Returns the final MeanFieldParams after consuming all batches.
pub fn mean_field_update(
observations: List(Float),
prior_mean: Float,
prior_var: Float,
likelihood_var: Float,
) -> Result(MeanFieldParams, Nil)
Mean-field update under a Gaussian prior and Gaussian likelihood with known variances. Closed form — no iteration needed (the model is conjugate). Bishop §2.3.3.
posterior_precision = prior_precision + n · likelihood_precision
posterior_mean = posterior_var · (prior_precision · prior_mean
+ likelihood_precision · sum_x)
Returns Error(Nil) if either variance is non-positive.
pub fn meta_prediction_errors(
h: Hierarchical,
) -> List(vector.Vec3)
Meta-prediction error: prediction error of the prediction error.
Meta-PCN (Lin et al. ICLR 2026) shows that minimising “PEs of PEs” linearises the otherwise non-linear PCN equilibrium dynamics, yielding dramatically more stable inference at depth.
meta_e_l = e_l - h(e_{l+1}) where h is typically identity for the simplest case.
pub fn policy_posterior(
policies: List(#(a, vector.Vec3, Float)),
preferred_outcome: vector.Vec3,
beta: Float,
) -> List(#(a, Float))
Softmax over policies: probability of selecting each action given its Expected Free Energy. Lower G → higher probability (β controls sharpness).
pub fn precision_weighted_error_vec(
expected: vector.Vec3,
actual: vector.Vec3,
precisions: vector.Vec3,
) -> Float
Precision-weighted prediction error for Vec3.
Each dimension can have different precision. Returns weighted sum of squared errors.
pub fn precision_weighted_prediction_error(
expected: vector.Vec3,
actual: vector.Vec3,
precision: Float,
) -> Float
Compute precision-weighted prediction error.
F_accuracy = Π · (expected - actual)²
Precision (Π) = 1/variance. Higher precision = more weight on prediction errors. This is critical for biological systems where uncertainty should attenuate errors.
pub fn prediction_error(
expected: vector.Vec3,
actual: vector.Vec3,
) -> Float
Compute raw prediction error between expected and actual state. Uses squared Euclidean distance (L2 loss).
pub fn scalar_gaussian_kl(
q_mean: Float,
q_var: Float,
p_mean: Float,
p_var: Float,
) -> Float
1D Gaussian KL — D_KL(N(μ₁, σ₁²) ‖ N(μ₂, σ₂²)).
= ½ · ( ln(σ₂² / σ₁²) + (σ₁² + (μ₁−μ₂)²) / σ₂² − 1 ).
Returns 0.0 if either variance is non-positive.

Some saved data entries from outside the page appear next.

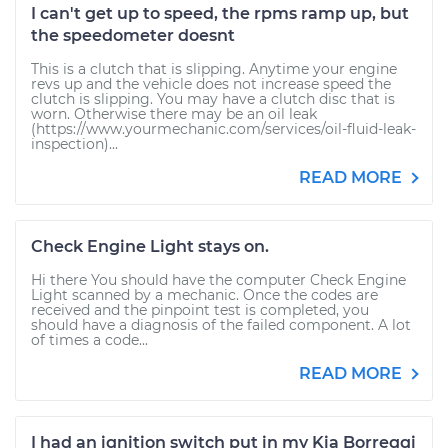
I can't get up to speed, the rpms ramp up, but
the speedometer doesnt
This is a clutch that is slipping. Anytime your engine
revs up and the vehicle does not increase speed the
clutch is slipping. You may have a clutch disc that is
worn. Otherwise there may be an oil leak
(https://www.yourmechanic.com/services/oil-fluid-leak-
inspection)...
READ MORE
Check Engine Light stays on.
Hi there You should have the computer Check Engine
Light scanned by a mechanic. Once the codes are
received and the pinpoint test is completed, you
should have a diagnosis of the failed component. A lot
of times a code...
READ MORE
I had an ignition switch put in my Kia Borreggi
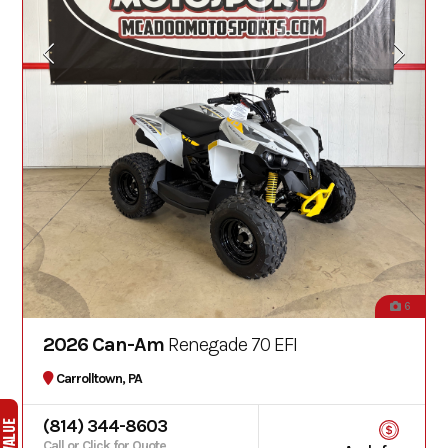
6
2026 Can-Am
Renegade 70 EFI
Carrolltown, PA
(814) 344-8603
Call or Click for Quote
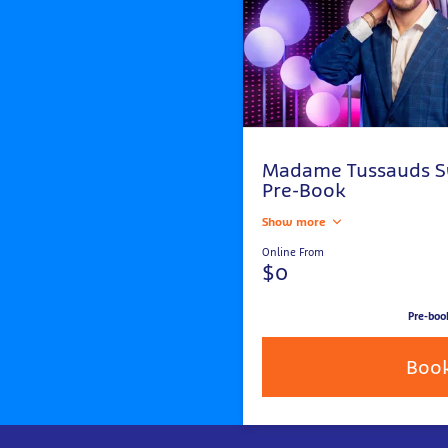
Madame Tussauds S
Pre-Book
Show more
Online From
$0
Pre-boo
Boo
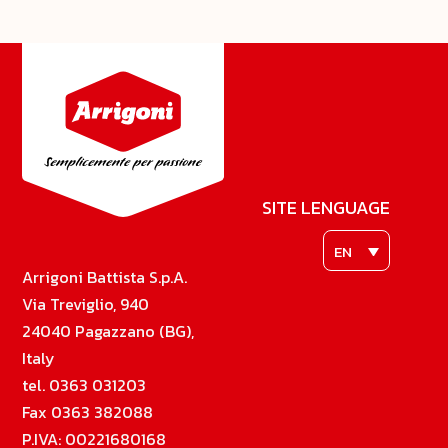
SITE LENGUAGE
EN
Arrigoni Battista S.p.A.
Via Treviglio, 940
24040 Pagazzano (BG),
Italy
tel. 0363 031203
Fax 0363 382088
P.IVA: 00221680168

Public so callers can
reuse it (the existing gaussian_kl_divergence_* functions are Vec3-only).
pub fn select_policy(
policies: List(#(a, vector.Vec3, Float)),
preferred_outcome: vector.Vec3,
) -> Result(#(a, ExpectedFreeEnergy), Nil)
Select the action with minimum Expected Free Energy.
policies is a list of (action_label, predicted_outcome, predictive_uncertainty).
Returns the best policy or Error(Nil) if the list is empty.
pub fn surprise(
expected: Float,
observed: Float,
sigma: Float,
) -> Float
Compute surprise for a single dimension.
Surprise = -log(p(observation | model)) Using Gaussian approximation: surprise ∝ (x - μ)² / (2σ²)
pub fn update_thresholds(
current: FeelingThresholds,
observed_fe: Float,
alpha: Float,
) -> FeelingThresholds
Update thresholds based on observed free energy history. Uses exponential moving average for online learning.
pub fn variational_bound(
observation_likelihood: Float,
kl_divergence: Float,
) -> Float
Variational Free Energy bound.
F ≤ -log p(o) + D_KL(q||p)
The free energy bounds the negative log evidence (surprise).